Les 24 et 25 mai 2011, c’est en amont du G8, et à Paris plutôt qu’à Deauville, que Nicolas Sarkozy avait réuni 1 500 dirigeants de la Tech mondiale pour le premier – et dernier – « e-G8 » ; 15 ans plus tard, il aura suffi ce 17 juin d’une dizaine de chaises pour recevoir ceux qui tiennent aujourd’hui les rênes de la nouvelle révolution numérique – les patrons d’OpenAI, Anthropic, Mistral AI, Google ou encore Meta – et de le faire à la table même du G7.
La puissance est infiniment plus grande, d’autant qu’elle s’est encore concentrée, et relire le discours de l’alors Président de la République donne la mesure de la façon dont les lignes ont continué à bouger depuis 2011.
Fidèle aux mythes fondateurs du Web, Nicolas Sarkozy y saluait encore la « formidable bibliothèque mondiale » à laquelle internet permet de donner corps ; fin 2025, notamment, Anthropic, Google, OpenAI, Meta, xAI et Perplexity ont été convaincus d’avoir utilisé frauduleusement 195 000 livres pour entraîner leurs modèles, Taylor Swift et le comédien Matthew McConaughey en sont à breveter leur voix pour essayer d’en éviter la reproduction frauduleuse… comme Netflix (pour son « Toudoum ») ou la MGM (pour le rugissement du lion de ses génériques).

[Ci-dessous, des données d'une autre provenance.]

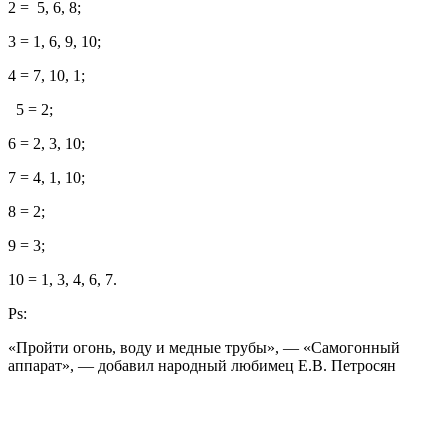
2 = 5, 6, 8;
3 = 1, 6, 9, 10;
4 = 7, 10, 1;
5 = 2;
6 = 2, 3, 10;
7 = 4, 1, 10;
8 = 2;
9 = 3;
10 = 1, 3, 4, 6, 7.
Ps:
«Пройти огонь, воду и медные трубы», — «Самогонный
аппарат», — добавил народный любимец Е.В. Петросян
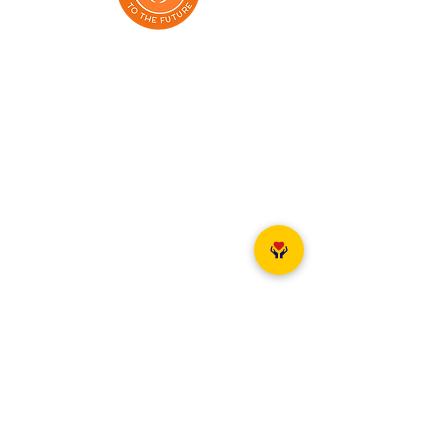
Addresses:
Dmowskiego 85/13, Poznań 60-204
Aleja Grunwaldzka 71/73, Gdańsk 80-236
Klonowa 1 lok 7, Gdansk, 80-264
Elewatorska 9, Białystok 15-620
Aleja Wolności 15, Częstochowa 42-202
al. 29 Listopada 130/524, Kraków 31-406
Dworcowa 2, Szczecin 70-200
Ul. Krasińskiego 119, Toruń 87-100
Unia Lubelska 12a, Bydgoszcz 85-059
Cechowa 23/, Bielsko-Biała 43-300
Al Wolności 9, Kielce 25-367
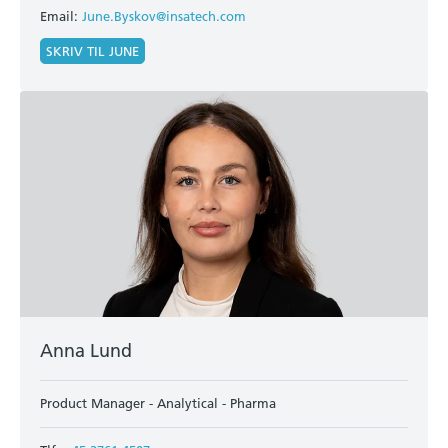
Email:
June.Byskov@insatech.com
SKRIV TIL JUNE
Anna Lund
Product Manager - Analytical - Pharma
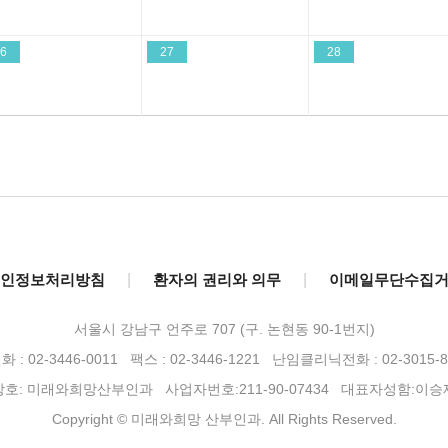
6
27
28
인정보처리방침
|
환자의 권리와 의무
|
이메일무단수집
서울시 강남구 언주로 707 (구. 논현동 90-1번지)
 : 02-3446-0011 팩스 : 02-3446-1221
난임클리닉전화 : 02-3015-8
상호: 미래와희망산부인과 사업자번호:211-90-07434 대표자성함:이승
Copyright © 미래와희망 산부인과. All Rights Reserved.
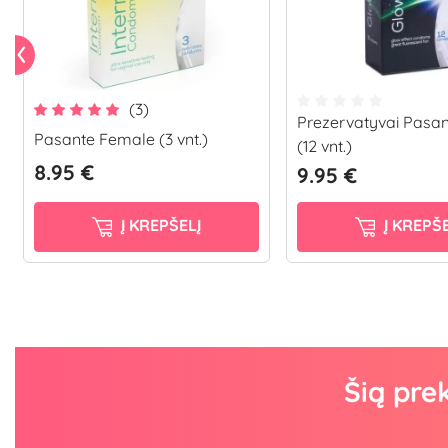
(3)
Prezervatyvai Pasa
Pasante Female (3 vnt.)
(12 vnt.)
8.95 €
9.95 €
Į KREPŠELĮ
Į KREPŠE
Šią pre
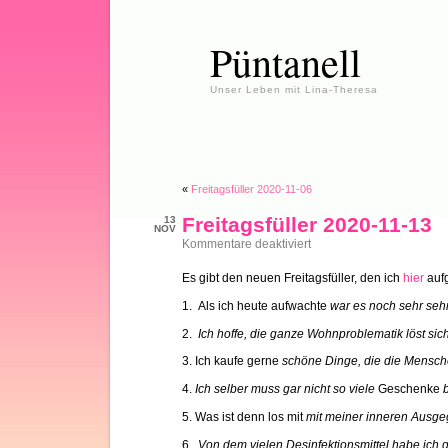
Püntanell
Unser Leben mit Lina-Theresa
«
Freitagsfüller 2020-11-06
Freitagsfüller 2020-11-13
13
NOV
für
Kommentare deaktiviert
Freitagsfüller
2020-
Es gibt den neuen Freitagsfüller, den ich
hier
aufg
11-
13
1. Als ich heute aufwachte
war es noch sehr seh
2.
Ich hoffe, die ganze Wohnproblematik löst sic
3. Ich kaufe gerne
schöne Dinge, die die Mensc
4.
Ich selber muss gar nicht so viele
Geschenke
5. Was ist denn los mit
mit meiner inneren Ausge
6.
Von dem vielen Desinfektionsmittel habe ich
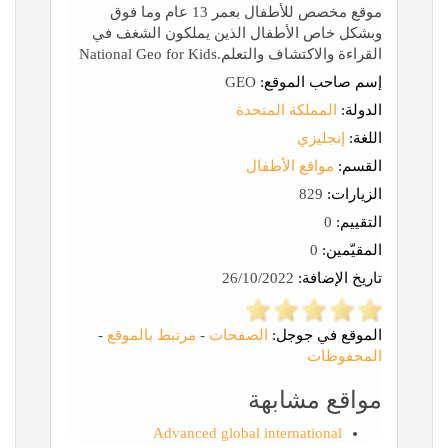
موقع مخصص للأطفال بعمر 13 عام وما فوق
وبشكل خاص الأطفال الذين يملكون الشغف في
القراءة والاكتشاف والتعلم.National Geo for Kids
إسم صاحب الموقع:
GEO
الدولة:
المملكة المتحدة
اللغة:
إنجليزي
القسم:
مواقع الأطفال
الزيارات:
829
التقييم:
0
المقيّمين:
0
تاريخ الإضافة:
26/10/2022
الموقع في جوجل:
الصفحات
-
مرتبط بالموقع
-
المحفوظات
مواقع مشابهة
Advanced global international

Au travers de l’actualité parlementaire de ces derniers jours, la France illustre, tristement, l’incapacité des gouvernants à « faire entrer (le numérique et maintenant l’IA) dans l’ère de la responsabilité, individuelle et collective », selon l’expression de Nicolas Sarkozy.
Problème de rythme souvent. Le 16 juin, le Sénat a adopté en Première lecture la Proposition de loi Balanant qui doit rendre plus effectif le droit à rémunération des éditeurs pour l’usage de leurs textes par les plateformes. Ce droit est juridiquement en vigueur depuis… juillet 2019… mais est à peu près resté lettre morte jusque-là. Et il va le rester encore : la proposition de loi n’a pas été adoptée dans les mêmes termes par les sénateurs et par les députés. Elle va donc poursuivre sa navette parlementaire et finira peut-être, en 2027… par répondre aux enjeux d’hier : disposer d’un cadre de négociation adapté avec les agrégateurs et les moteurs de recherche… dont les internautes s’éloignent chaque jour un peu plus, au profit des applications d’intelligence artificielle.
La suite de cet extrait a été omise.